**SOURCE MATERIAL**:
·····
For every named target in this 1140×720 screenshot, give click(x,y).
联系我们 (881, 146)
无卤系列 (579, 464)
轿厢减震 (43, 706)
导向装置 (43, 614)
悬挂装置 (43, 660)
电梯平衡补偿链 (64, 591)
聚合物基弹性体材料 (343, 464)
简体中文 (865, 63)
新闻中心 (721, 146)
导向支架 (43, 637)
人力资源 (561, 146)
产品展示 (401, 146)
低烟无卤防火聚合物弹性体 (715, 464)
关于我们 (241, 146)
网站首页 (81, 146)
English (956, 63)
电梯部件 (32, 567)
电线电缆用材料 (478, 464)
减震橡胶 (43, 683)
·····
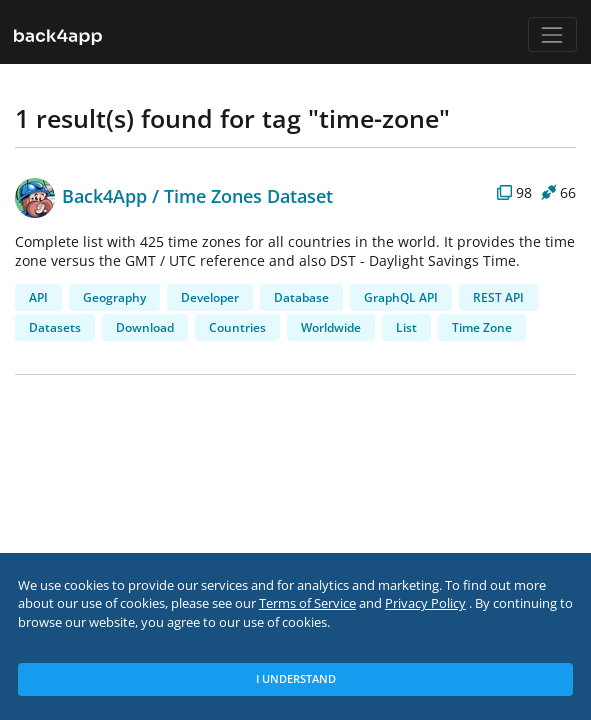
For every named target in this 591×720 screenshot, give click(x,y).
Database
·····
**YOUR OBJECTIVE**:
Using the entries above, give back exactly the line containing "For every named target in this 1140×720", the line containing "产品展示 (401, 146)", and every line between them, and nothing else.

**RESPONSE TO THE TASK**:
For every named target in this 1140×720 screenshot, give click(x,y).
联系我们 (881, 146)
无卤系列 (579, 464)
轿厢减震 (43, 706)
导向装置 (43, 614)
悬挂装置 (43, 660)
电梯平衡补偿链 (64, 591)
聚合物基弹性体材料 (343, 464)
简体中文 (865, 63)
新闻中心 (721, 146)
导向支架 (43, 637)
人力资源 (561, 146)
产品展示 (401, 146)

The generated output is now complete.